Cremos que a necessidade objectiva de defesa constitui o cerne da tutela privada de bens jurídicos que a figura acolhe em seguimento do disposto no art.21.º da Constituição da República.
Já quanto à necessidade subjectivamente conduzida pela vontade de se defender, a intenção de defesa, o chamado animus deffendendi, a larga maioria do entendimento a nível de jurisprudência, continua a exigir que o agente actue com este animus e que a sua actuação seja adequada a evitar a lesão iminente, para que possa ter-se por verificada a legítima defesa.
Neste sentido, diz-se no acórdão do STJ, de 14 de Maio de 2009, que « Essencial, pressuposto estrutural à legítima defesa, é , mesmo , o “ animus defendendi”, a intenção de, pelo contra-ataque a uma agressão, se suspender uma agressão ilegítima;…» - proc. n.º 389/06.8GAACN.C1.S1 , in www.dgsi.pt. No mesmo sentido, entre outros, o acórdão da Relação de Évora, de 18/03/2010, proc. n.º 341/08.9GCSLV.E1, in www.dgsi.pt.
Negando a necessidade do chamado " animus defendendi " para a verificação da legítima defesa, pronunciam-se os Prof.s Germano Marques da Silva (Direito Penal Português, II, pág. 97) , Figueiredo Dias (Direito Penal I, pág. 408) e Taipa de Carvalho ( Direito Penal, Parte Geral, II, 219), e o acórdão do STJ de 19.1.99 ( BMJ 483, pág. 57). De qualquer modo, como afirma Taipa de Carvalho no local citado, é sempre necessário que se tenha conhecimento de todos os elementos ou pressupostos objectivos da justificação por legítima defesa.
Neste capítulo, são ainda necessárias ponderações normativas e ético-sociais para determinar se uma acção é imposta ou não através da legítima defesa.
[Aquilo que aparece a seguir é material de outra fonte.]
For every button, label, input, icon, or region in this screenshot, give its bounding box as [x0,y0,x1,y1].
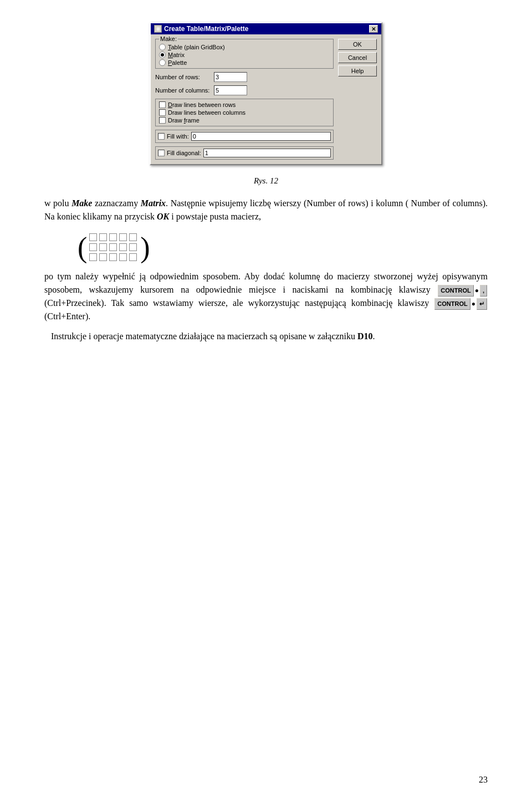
cols-input[interactable] [214,85,247,95]
radio-palette[interactable]: Palette [159,59,330,66]
cb-draw-lines-cols-label: Draw lines between columns [168,109,245,116]
cancel-button[interactable]: Cancel [338,52,377,63]
cb-draw-frame-label: Draw frame [168,117,200,124]
cell-0-2 [109,233,117,241]
radio-group: Table (plain GridBox) Matrix Palette [159,42,330,66]
radio-matrix[interactable]: Matrix [159,52,330,58]
matrix-cells-grid [89,233,138,262]
fill-diagonal-label: Fill diagonal: [167,150,201,156]
key-dot-separator-1: ● [475,285,479,295]
cell-1-4 [129,243,137,251]
help-button[interactable]: Help [338,65,377,76]
comma-key-badge: , [480,285,487,297]
cell-0-0 [89,233,97,241]
cell-1-2 [109,243,117,251]
cb-draw-lines-rows-box[interactable] [159,101,166,108]
fill-diagonal-input[interactable] [203,149,331,157]
fill-with-input[interactable] [191,132,331,141]
cell-2-2 [109,253,117,261]
rows-field-row: Number of rows: [155,72,334,82]
figure-caption: Rys. 12 [44,176,488,186]
radio-matrix-label: Matrix [168,52,185,58]
enter-key-badge: ↵ [477,298,487,310]
fill-with-row: Fill with: [155,130,334,143]
cb-draw-frame[interactable]: Draw frame [159,117,330,124]
control-key-badge-1: CONTROL [438,285,473,297]
titlebar-left: ⊞ Create Table/Matrix/Palette [154,25,249,33]
cell-0-4 [129,233,137,241]
radio-table[interactable]: Table (plain GridBox) [159,44,330,50]
cell-0-3 [119,233,127,241]
control-key-badge-2: CONTROL [434,298,470,310]
ok-word: OK [157,212,169,221]
cols-label: Number of columns: [155,87,211,94]
checkbox-group: Draw lines between rows Draw lines betwe… [155,99,334,126]
dialog-title: Create Table/Matrix/Palette [164,25,249,33]
radio-matrix-circle[interactable] [159,52,166,58]
radio-palette-circle[interactable] [159,59,166,66]
cols-field-row: Number of columns: [155,85,334,95]
cell-2-3 [119,253,127,261]
make-group: Make: Table (plain GridBox) Matrix [155,39,334,69]
cb-draw-frame-box[interactable] [159,117,166,124]
page-number: 23 [479,775,488,785]
dialog-body: Make: Table (plain GridBox) Matrix [151,34,381,164]
ok-button[interactable]: OK [338,39,377,50]
rows-input[interactable] [214,72,247,82]
cb-draw-lines-rows-label: Draw lines between rows [168,101,236,108]
paragraph-1: w polu Make zaznaczamy Matrix. Następnie… [44,197,488,223]
rows-label: Number of rows: [155,74,211,80]
matrix-word: Matrix [141,198,166,208]
fill-diagonal-row: Fill diagonal: [155,146,334,160]
matrix-display: ( ) [78,230,488,265]
cell-1-3 [119,243,127,251]
cb-draw-lines-rows[interactable]: Draw lines between rows [159,101,330,108]
cell-2-4 [129,253,137,261]
cell-1-1 [99,243,107,251]
fill-with-checkbox[interactable] [158,133,165,140]
cell-0-1 [99,233,107,241]
fill-with-label: Fill with: [167,133,189,140]
paragraph-3: Instrukcje i operacje matematyczne dział… [44,330,488,343]
bracket-left: ( [78,233,87,262]
make-word: Make [71,198,92,208]
cell-2-0 [89,253,97,261]
dialog-icon: ⊞ [154,25,162,33]
paragraph-2: po tym należy wypełnić ją odpowiednim sp… [44,270,488,323]
make-label: Make: [159,35,178,42]
radio-palette-label: Palette [168,59,187,66]
fill-diagonal-checkbox[interactable] [158,150,165,156]
cb-draw-lines-cols[interactable]: Draw lines between columns [159,109,330,116]
cell-1-0 [89,243,97,251]
dialog-titlebar: ⊞ Create Table/Matrix/Palette ✕ [151,23,381,34]
create-table-dialog: ⊞ Create Table/Matrix/Palette ✕ Make: Ta… [150,22,382,165]
dialog-left-panel: Make: Table (plain GridBox) Matrix [155,39,334,160]
dialog-container: ⊞ Create Table/Matrix/Palette ✕ Make: Ta… [44,22,488,165]
bracket-right: ) [140,233,150,262]
matrix-visual: ( ) [78,233,150,262]
radio-table-circle[interactable] [159,44,166,50]
radio-table-label: Table (plain GridBox) [168,44,225,50]
appendix-ref: D10 [357,331,373,341]
cb-draw-lines-cols-box[interactable] [159,109,166,116]
dialog-right-panel: OK Cancel Help [338,39,377,160]
dialog-close-button[interactable]: ✕ [369,25,378,33]
cell-2-1 [99,253,107,261]
key-dot-separator-2: ● [472,299,475,309]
Assim, a pré-ordenação intencional de agressão para poder lesar outrem sob o manto protector da legítima defesa ou uma crassa desproporção para com o dano iminente podem afastar aquela causa de exclusão da ilicitude.
Traçados, assim, esquematicamente, os contornos da figura, atentemos nos factos provados.
Dos factos provados resulta, no essencial, que no dia 04.04.08, cerca das 18:00, a arguida RM..., Lorvão, para carregar um saco de adubo e batatas, acompanhada do seu irmão, pelo menos ( ponto n.º6).
Quando a arguida RM aí chegou, os arguidos MR e OT encontravam-se nas imediações, junto à residência da testemunha SE ( ponto n.º7).
Em termos não concretamente apurados, os arguidos iniciaram uma discussão, dirigindo a arguida OT à arguida RM as expressões “O teu marido é um corno; na ponta dos cornos só tem bolotas". ( ponto n.º 8) e, em circunstâncias não apuradas, os arguidos MR e OT aproximaram-se da RM ( ponto n.º 9).
Imediatamente antes dos confrontos, a arguida RM disse ao arguido MR “Coitadinho, corno de merda” e “eu não tenho medo de homens” ( ponto n.º 17, primeiro deles).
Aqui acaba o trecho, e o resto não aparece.